体罰の比較文化史研究―暴力なきスポーツ界の思想的基盤構築に向けて―

研究課題

研究課題/領域番号 26282179
研究機関早稲田大学

研究代表者

石井 昌幸  早稲田大学, スポーツ科学学術院, 准教授 (60336914)

研究分担者 志村 真幸  京都外国語短期大学, その他部局等, その他 (00625204)
向井 直己  京都大学, 人間・環境学研究科(研究院), 研究員 (00725400)
小関 隆  京都大学, 人文科学研究所, 准教授 (10240748)
中村 哲也  早稲田大学, スポーツ科学学術院, 助手 (10712284)
鈴木 康史  奈良女子大学, その他部局等, 准教授 (40323282)
大津 尚志  武庫川女子大学短期大学部, その他部局等, 講師 (40398722)
布施 将夫  京都外国語短期大学, その他部局等, 講師 (70633436)
安田 忠典  関西大学, 公私立大学の部局等, 准教授 (90388413)
堀内 隆行  金沢大学, 歴史言語文化学系, 准教授 (90568346)
熊谷 哲哉  近畿大学, 経営学部, 講師 (20567797)
研究期間 (年度) 2014-04-01 – 2017-03-31
キーワードスポーツ史 / 体罰 / 日本史 / 西洋史 / 教育史 / スポーツ指導
研究実績の概要

スポーツ界においては体罰を伴う指導が発生しつづけている。しかし、それは許されないことであり、単なる場当たり的な対策ではなく、きちんとした思想的基盤にもとづく対策を開発する必要がある。そのために2014年度(初年度)においては、歴史的な視角から日本、イギリス、フランス、ドイツ、アメリカ、南アフリカ、中国の体罰の歴史と現状について調査と分析を行った。その際にはスポーツ界のみならず、学校、船内、軍隊、教会といった場をも対象とした。
日本のスポーツ界における体罰史については、大学体育会を調査対象とし、具体的な事件を編年的に明らかにした。また、第二次大戦後に増加しているものの、軍隊経験者による加罰の事例が認められないことがわかった。
現代世界においては体罰はおしなべて禁止され、減少しつつあるが、アメリカのように多くの州で公に認められているケースもある。また、イギリス/アイルランドにおいても近年まで認められ、また19世紀~20世紀半ばに苛烈な体罰が起こり、問題となっている点が確認された。一方で、フランスやドイツは19世紀末には体罰が禁止され、現在では体罰という概念すら理解されなくなっている。
こうした各国、時代、文化による違い、さらには体罰撲滅の実例を明らかにしたことで、2015年度の国際シンポジウムの開催、2016年度の国内スポーツ諸団体への「体罰なきスポーツ指導」ワークショップ開催への基礎的な理解の構築が達成できたと言える。

現在までの達成度 (区分)
現在までの達成度 (区分)

1: 当初の計画以上に進展している

理由

2014年度には、国内外での体罰と、それを解決・解消した歴史についての調査を予定していた。これについて、国内では戦後の大学スポーツ界、1970年代以降のスポーツ漫画における体罰描写について調査が完了した。海外については、イギリスのトレイニング、アイルランドの孤児院、イベリア半島における少数言語政策、ドイツの学校教育、フランスの教育思想、アメリカの軍隊における体罰、ユダヤ人への差別と暴力、南アフリカの人種政策と暴力の調査が完了した。
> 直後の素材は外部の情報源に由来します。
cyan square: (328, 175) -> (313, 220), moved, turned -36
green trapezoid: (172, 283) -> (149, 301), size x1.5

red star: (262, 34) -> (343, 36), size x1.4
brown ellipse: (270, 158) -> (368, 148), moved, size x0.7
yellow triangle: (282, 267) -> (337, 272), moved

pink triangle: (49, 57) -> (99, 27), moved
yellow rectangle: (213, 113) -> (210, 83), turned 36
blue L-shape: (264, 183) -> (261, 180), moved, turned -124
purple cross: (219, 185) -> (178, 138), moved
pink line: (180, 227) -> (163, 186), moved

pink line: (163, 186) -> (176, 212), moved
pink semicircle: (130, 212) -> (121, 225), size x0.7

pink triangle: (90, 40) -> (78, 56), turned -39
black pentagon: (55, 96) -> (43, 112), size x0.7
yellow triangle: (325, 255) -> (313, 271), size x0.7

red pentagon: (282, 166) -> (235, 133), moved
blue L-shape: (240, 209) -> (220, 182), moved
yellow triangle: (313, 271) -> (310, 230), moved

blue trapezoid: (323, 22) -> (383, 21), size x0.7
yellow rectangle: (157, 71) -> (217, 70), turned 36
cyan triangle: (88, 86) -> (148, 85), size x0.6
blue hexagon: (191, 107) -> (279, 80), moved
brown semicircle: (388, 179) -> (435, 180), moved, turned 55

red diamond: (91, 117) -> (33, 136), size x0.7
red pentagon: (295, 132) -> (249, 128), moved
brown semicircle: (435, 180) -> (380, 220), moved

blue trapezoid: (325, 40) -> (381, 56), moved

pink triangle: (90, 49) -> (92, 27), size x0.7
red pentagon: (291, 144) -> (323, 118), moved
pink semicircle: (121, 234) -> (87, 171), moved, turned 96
日本では明治期の学校体罰、海外ではドイツにおける少数民族政策、イギリスの船内体罰についての調査が不十分である。とはいえ、すでに初年度の成果をまとめる作業に入っている。
2015年度末に開催する国際シンポジウムに関しても、すでにフランス、韓国から招聘する研究者との調整が完了した。

今後の研究の推進方策

2014年度の研究成果を、個別に学会棟で報告し、論文にまとめるとともに、2016年度に刊行予定の論文集に向けて、志村を中心に準備を進めていく。なお、すでに出版社との協議は終わっている。
2016年3月に開催する国際シンポジウムでは、フランス、韓国からの研究者の招聘が決まっているが、さらにアメリカからの招聘も予定しており、候補者との調整を進めていく。さらに、2014年度の調査結果を盛り込んだシンポジウムとするため、高知大の中村を中心として研究代表者/分担者/協力者による打合会を開き、招聘者との議論をきちんとかみ合った有益なものとできるよう、準備を行う。
また、2016年度の課題である国内外のスポーツ団体への調査、スポーツ指導者への「体罰なき指導法」ワークショップ開催のため、関西大の安田を中心に調整していく。調査対象は、日本レスリング協会、日本フェンシング協会が決定しており、これらの団体と協力しつつ、過去及び現在の体罰の実態をあきらかにし、再発防止のための方策を創案する。

次年度使用額が生じた理由

昨年度、出張計画が実行できなかった分担者がおり、本年度費消予定のため。

次年度使用額の使用計画

昨年度、出張計画が実行できなかった分担者が、本年度費消。

  • 研究成果

    (20件)

すべて 2015 2014

すべて 雑誌論文 (6件) (うち査読あり 4件) 学会発表 (8件) (うち招待講演 3件) 図書 (6件)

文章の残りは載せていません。